Google’s deep learning helps develops faster chips

The work marks a beginning in using machine learning techniques to optimize the architecture of chips.

The so-called search space of an accelerator chip for artificial intelligence, meaning, the functional blocks that the chip’s architecture must optimize for. Characteristic to many AI chips are parallel, identical processor elements for masses of simple math operations, here called a “PE,” for doing lots of vector-matrix multiplications that are the workhorse of neural net processing.

A year ago, ZDNet spoke with Google Brain director Jeff Dean about how the company is using artificial intelligence to advance its internal development of custom chips to accelerate its software. Dean noted that deep learning forms of artificial intelligence can in some cases make better decisions than humans about how to lay out circuitry in a chip.

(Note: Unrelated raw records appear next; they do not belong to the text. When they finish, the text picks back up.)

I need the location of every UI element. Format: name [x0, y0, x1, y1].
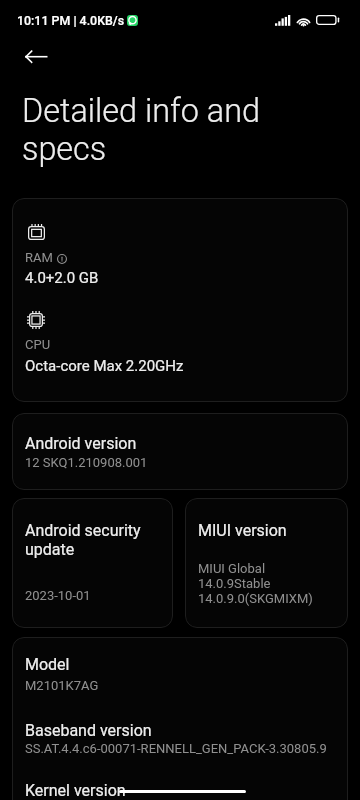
staticText: MIUI Global 14.0.9Stable 14.0.9.0(SKGMIX… — [198, 561, 313, 606]
staticText: Kernel version — [25, 781, 126, 800]
staticText: SS.AT.4.4.c6-00071-RENNELL_GEN_PACK-3.30… — [25, 741, 327, 756]
staticText: Baseband version — [25, 721, 152, 740]
button[interactable]: Android version — [12, 413, 348, 490]
staticText: 2023-10-01 — [25, 588, 91, 603]
staticText: M2101K7AG — [25, 678, 99, 693]
staticText: Model — [25, 655, 70, 674]
button[interactable]: Model — [12, 637, 348, 800]
staticText: Detailed info and specs — [22, 92, 260, 168]
staticText: CPU — [25, 337, 51, 352]
staticText: MIUI version — [198, 521, 287, 540]
staticText: 12 SKQ1.210908.001 — [25, 455, 148, 470]
staticText: Octa-core Max 2.20GHz — [25, 357, 184, 375]
button[interactable]: Back — [18, 44, 54, 70]
button[interactable]: RAM — [12, 198, 348, 402]
staticText: 4.0+2.0 GB — [25, 269, 99, 287]
button[interactable]: Android security update — [12, 498, 173, 628]
staticText: Android version — [25, 434, 137, 453]
staticText: RAM — [25, 250, 53, 265]
staticText: 10:11 PM | 4.0KB/s — [17, 13, 125, 28]
button[interactable]: MIUI version — [185, 498, 348, 628]
staticText: Android security update — [25, 521, 141, 559]
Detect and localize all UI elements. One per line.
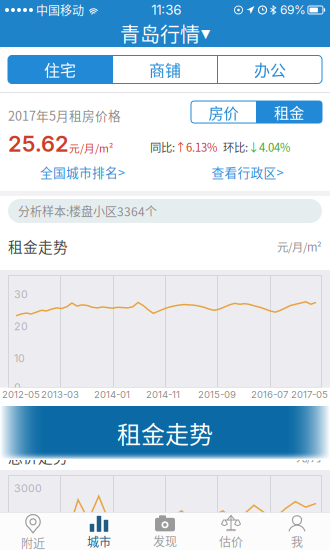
button[interactable]: 房价 — [191, 101, 256, 123]
button[interactable]: 全国城市排名> — [0, 159, 165, 185]
staticText: 估价 — [219, 533, 243, 550]
staticText: 2016-07 — [251, 389, 288, 400]
staticText: 租金 — [274, 101, 304, 123]
staticText: 租金走势 — [117, 416, 213, 450]
staticText: 租房 — [28, 409, 52, 427]
staticText: 同比: — [150, 139, 175, 155]
staticText: 11:36 — [151, 2, 181, 18]
button[interactable]: 查看行政区> — [165, 159, 330, 185]
button[interactable]: 办公 — [218, 56, 322, 84]
button[interactable]: 青岛行情 — [0, 20, 330, 47]
staticText: 分析样本:楼盘小区3364个 — [18, 202, 157, 220]
staticText: 2013-03 — [41, 389, 79, 400]
button[interactable]: 租金 — [256, 101, 322, 123]
staticText: 0 — [14, 381, 21, 394]
staticText: 青岛行情 — [120, 19, 200, 48]
staticText: 2017-05 — [291, 389, 328, 400]
staticText: 租金走势 — [8, 236, 68, 257]
button[interactable]: 商铺 — [113, 56, 217, 84]
staticText: 25.62 — [8, 130, 69, 157]
staticText: 10 — [14, 352, 25, 365]
staticText: 总价走势 — [8, 446, 68, 467]
staticText: 3000 — [14, 482, 42, 495]
staticText: 环比: — [217, 139, 248, 155]
staticText: ↑6.13% — [175, 139, 217, 155]
staticText: 附近 — [21, 534, 45, 550]
staticText: 住宅 — [44, 58, 76, 81]
staticText: 2017年5月租房价格 — [8, 106, 121, 124]
staticText: 元/月/m² — [277, 238, 322, 255]
button[interactable]: 发现 — [132, 513, 198, 550]
button[interactable]: 附近 — [0, 513, 66, 550]
button[interactable]: 住宅 — [8, 56, 112, 84]
staticText: 全国城市排名> — [40, 163, 125, 181]
staticText: 2014-11 — [146, 389, 180, 400]
button[interactable]: 估价 — [198, 513, 264, 550]
staticText: 办公 — [254, 58, 286, 81]
button[interactable]: 城市 — [66, 513, 132, 550]
staticText: 中国移动 — [36, 1, 84, 19]
staticText: 城市 — [87, 533, 111, 550]
staticText: 2014-01 — [94, 389, 130, 400]
staticText: ▼ — [201, 26, 210, 40]
staticText: ↓4.04% — [248, 139, 290, 155]
staticText: 30 — [14, 288, 28, 301]
staticText: 2015-09 — [198, 389, 236, 400]
staticText: 元/月 — [296, 448, 322, 465]
staticText: 69% — [280, 3, 306, 17]
staticText: 2012-05 — [2, 389, 40, 400]
staticText: 查看行政区> — [212, 163, 284, 181]
button[interactable]: 我 — [264, 513, 330, 550]
staticText: 房价 — [208, 101, 238, 123]
staticText: 我 — [291, 533, 303, 550]
staticText: 20 — [14, 320, 28, 333]
staticText: 元/月/m² — [69, 140, 113, 155]
staticText: 发现 — [153, 532, 177, 550]
staticText: 商铺 — [149, 58, 181, 81]
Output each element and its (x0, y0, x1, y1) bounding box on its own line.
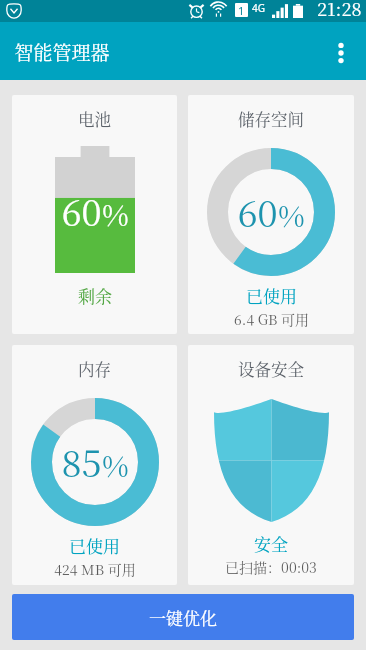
staticText: % (102, 193, 129, 235)
staticText: 安全 (254, 531, 288, 555)
staticText: 已扫描：00:03 (225, 557, 317, 577)
staticText: 智能管理器 (14, 38, 110, 65)
staticText: 电池 (78, 107, 111, 131)
button[interactable]: 储存空间 (188, 95, 354, 334)
staticText: 60 (237, 186, 278, 238)
staticText: 4G (252, 1, 265, 15)
staticText: 一键优化 (149, 605, 217, 629)
staticText: 已使用 (246, 283, 297, 307)
button[interactable]: More options (314, 27, 362, 75)
staticText: % (102, 444, 129, 486)
staticText: 剩余 (78, 283, 112, 307)
staticText: 6.4 GB 可用 (234, 309, 309, 329)
button[interactable]: 设备安全 (188, 345, 354, 585)
staticText: 21:28 (317, 0, 362, 17)
staticText: 储存空间 (238, 107, 304, 131)
staticText: 内存 (78, 357, 111, 381)
staticText: 60 (61, 185, 102, 237)
button[interactable]: 内存 (12, 345, 177, 585)
button[interactable]: 电池 (12, 95, 177, 334)
staticText: % (278, 194, 305, 236)
staticText: 85 (61, 436, 102, 488)
staticText: 已使用 (69, 533, 120, 557)
staticText: 424 MB 可用 (54, 559, 136, 579)
staticText: 设备安全 (238, 357, 304, 381)
staticText: 1 (238, 3, 245, 17)
button[interactable]: 一键优化 (12, 594, 354, 640)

This month, Google unveiled to the world one of those research projects, called Apollo, in a paper posted on the arXiv file server, “Apollo: Transferable Architecture Exploration,” and a companion blog post by lead author Amir Yazdanbakhsh.

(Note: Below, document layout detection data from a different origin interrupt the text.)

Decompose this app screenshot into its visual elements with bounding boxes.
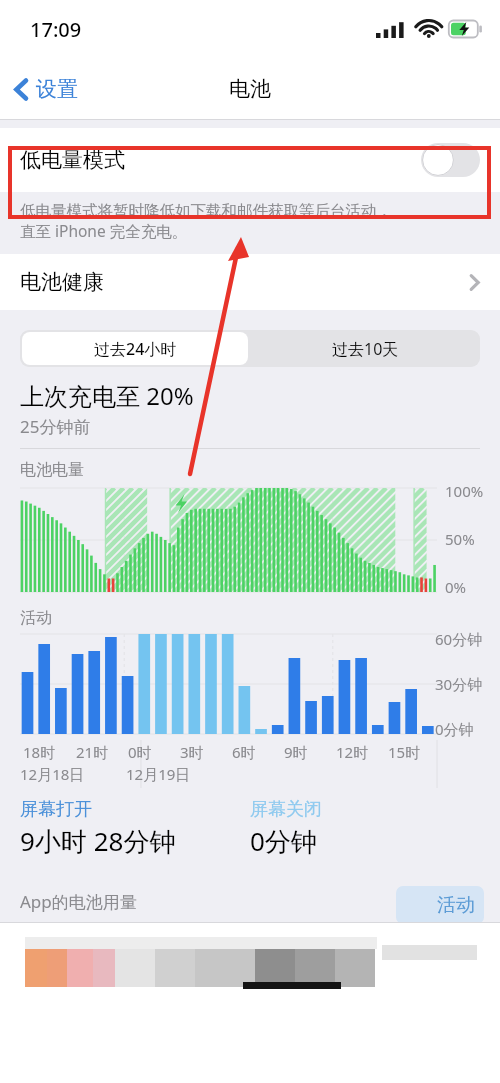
staticText: 12月18日 [20, 764, 85, 784]
staticText: 上次充电至 20% [20, 379, 194, 412]
button[interactable]: 活动 [396, 886, 484, 924]
staticText: 电池 [229, 76, 271, 102]
staticText: 0时 [128, 742, 152, 762]
staticText: 30分钟 [435, 674, 483, 694]
button[interactable]: Low Power Mode toggle, off [421, 143, 480, 177]
staticText: 屏幕关闭 [250, 798, 322, 821]
staticText: 6时 [232, 742, 256, 762]
staticText: 9小时 28分钟 [20, 823, 176, 859]
button[interactable]: 过去10天 [250, 330, 480, 367]
staticText: 12月19日 [126, 764, 191, 784]
button[interactable]: 设置 [0, 68, 92, 110]
staticText: 25分钟前 [20, 415, 91, 438]
staticText: 过去10天 [332, 338, 399, 360]
staticText: 过去24小时 [94, 338, 177, 360]
staticText: 电池电量 [20, 460, 84, 480]
staticText: 电池健康 [20, 269, 104, 295]
button[interactable]: 电池健康 [0, 254, 500, 310]
staticText: 100% [445, 481, 484, 501]
staticText: 15时 [388, 742, 421, 762]
staticText: 低电量模式将暂时降低如下载和邮件获取等后台活动， 直至 iPhone 完全充电。 [20, 201, 392, 242]
staticText: 12时 [336, 742, 369, 762]
staticText: 9时 [284, 742, 308, 762]
staticText: 屏幕打开 [20, 798, 92, 821]
staticText: 21时 [76, 742, 109, 762]
staticText: 活动 [20, 608, 52, 628]
staticText: 0% [445, 577, 467, 597]
staticText: 0分钟 [435, 719, 474, 739]
button[interactable]: 低电量模式 [0, 128, 500, 192]
staticText: 50% [445, 529, 475, 549]
button[interactable]: 过去24小时 [22, 332, 248, 365]
staticText: 18时 [23, 742, 56, 762]
staticText: 60分钟 [435, 629, 483, 649]
staticText: 设置 [36, 76, 78, 102]
staticText: 17:09 [30, 16, 82, 43]
staticText: 0分钟 [250, 823, 317, 859]
staticText: App的电池用量 [20, 890, 137, 913]
staticText: 3时 [180, 742, 204, 762]
staticText: 活动 [437, 893, 475, 917]
staticText: 低电量模式 [20, 147, 125, 173]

Apollo represents an intriguing development that moves past what Dean hinted at in his formal address a year ago at the International Solid State Circuits Conference, and in his remarks to ZDNet.

In the example Dean gave at the time, machine learning could be used for some low-level design decisions, known as “place and route.” In place and route, chip designers use software to determine the layout of the circuits that form the chip’s operations, analogous to designing the floor plan of a building.

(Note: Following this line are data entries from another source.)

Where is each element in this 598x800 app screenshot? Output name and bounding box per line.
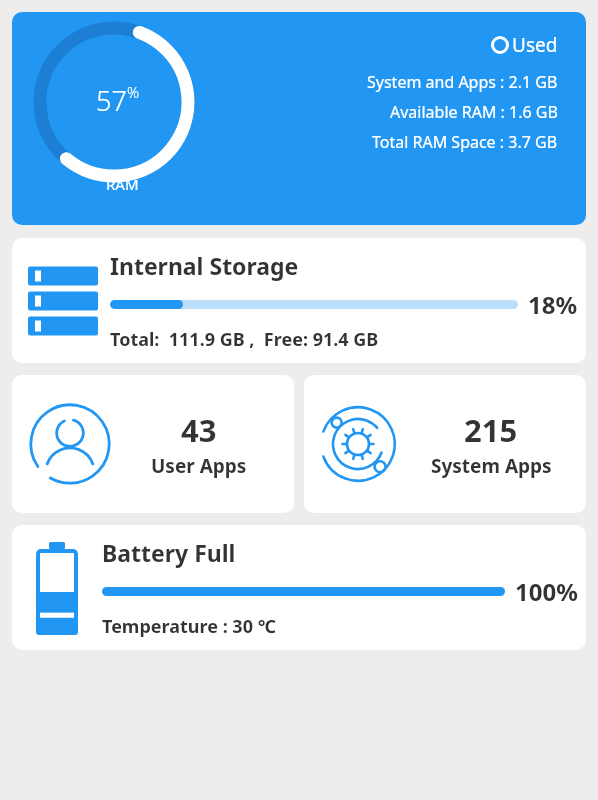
- button[interactable]: Used: [491, 32, 558, 58]
- staticText: Battery Full: [102, 537, 236, 568]
- button[interactable]: 43: [12, 375, 294, 513]
- staticText: 18%: [528, 288, 578, 321]
- staticText: System and Apps : 2.1 GB: [367, 71, 558, 93]
- staticText: Temperature : 30 ℃: [102, 614, 276, 639]
- staticText: RAM: [106, 174, 139, 194]
- staticText: 43: [181, 409, 217, 451]
- staticText: 57: [96, 82, 127, 119]
- button[interactable]: 215: [304, 375, 586, 513]
- staticText: User Apps: [151, 453, 247, 479]
- staticText: Used: [512, 32, 558, 58]
- staticText: %: [127, 82, 140, 102]
- staticText: System Apps: [431, 453, 552, 479]
- staticText: Available RAM : 1.6 GB: [390, 101, 558, 123]
- button[interactable]: Battery Full: [12, 525, 586, 650]
- staticText: 100%: [515, 575, 578, 608]
- button[interactable]: Internal Storage: [12, 238, 586, 363]
- button[interactable]: 57: [12, 12, 586, 225]
- staticText: Total RAM Space : 3.7 GB: [372, 131, 558, 153]
- staticText: Internal Storage: [110, 250, 299, 281]
- staticText: Total: 111.9 GB , Free: 91.4 GB: [110, 327, 379, 352]
- staticText: 215: [464, 409, 518, 451]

In Apollo, by contrast, rather than a floor plan, the program is performing what Yazdanbakhsh and colleagues call “architecture exploration.”

The architecture for a chip is the design of the functional elements of a chip, how they interact, and how software programmers should gain access to those functional elements.

For example, a classic Intel x86 processor has a certain amount of on-chip memory, a dedicated arithmetic-logic unit, and a number of registers, among other things. The way those parts are put together gives the so-called Intel architecture its meaning.

Asked about Dean’s description, Yazdanbakhsh told ZDNet in email, “I would see our work and place-and-route project orthogonal and complementary.

“Architecture exploration is much higher-level than place-and-route in the computing stack,” explained Yazdanbakhsh, referring to a presentation by Cornell University’s Christopher Batten.

“I believe it [architecture exploration] is where a higher margin for performance improvement exists,” said Yazdanbakhsh.

Yazdanbakhsh and colleagues call Apollo the “first transferable architecture exploration infrastructure,” the first program that gets better at exploring possible chip architectures the more it works on different chips, thus transferring what is learned to each new task.

The chips that Yazdanbakhsh and the team are developing are themselves chips for AI, known as accelerators. This is the same class of chips as the Nvidia A100 “Ampere” GPUs, the Cerebras Systems WSE chip, and many other startup parts currently hitting the market. Hence, a nice symmetry, using AI to design chips to run AI.

Given that the task is to design an AI chip, the architectures that the Apollo program is exploring are architectures suited to running neural networks. And that means lots of linear algebra, lots of simple mathematical units that perform matrix multiplications and sum the results.

The team define the challenge as one of finding the right mix of those math blocks to suit a given AI task. They chose a fairly simple AI task, a convolutional neural network called MobileNet, which is a resource-efficient network introduced in 2017 by Andrew G. Howard and colleagues at Google. In addition, they tested workloads using several internally-designed networks for tasks such as object detection and semantic segmentation.

In this way, the goal becomes, What are the right parameters for the architecture of a chip such that for a given neural network task, the chip meets certain criteria such as speed?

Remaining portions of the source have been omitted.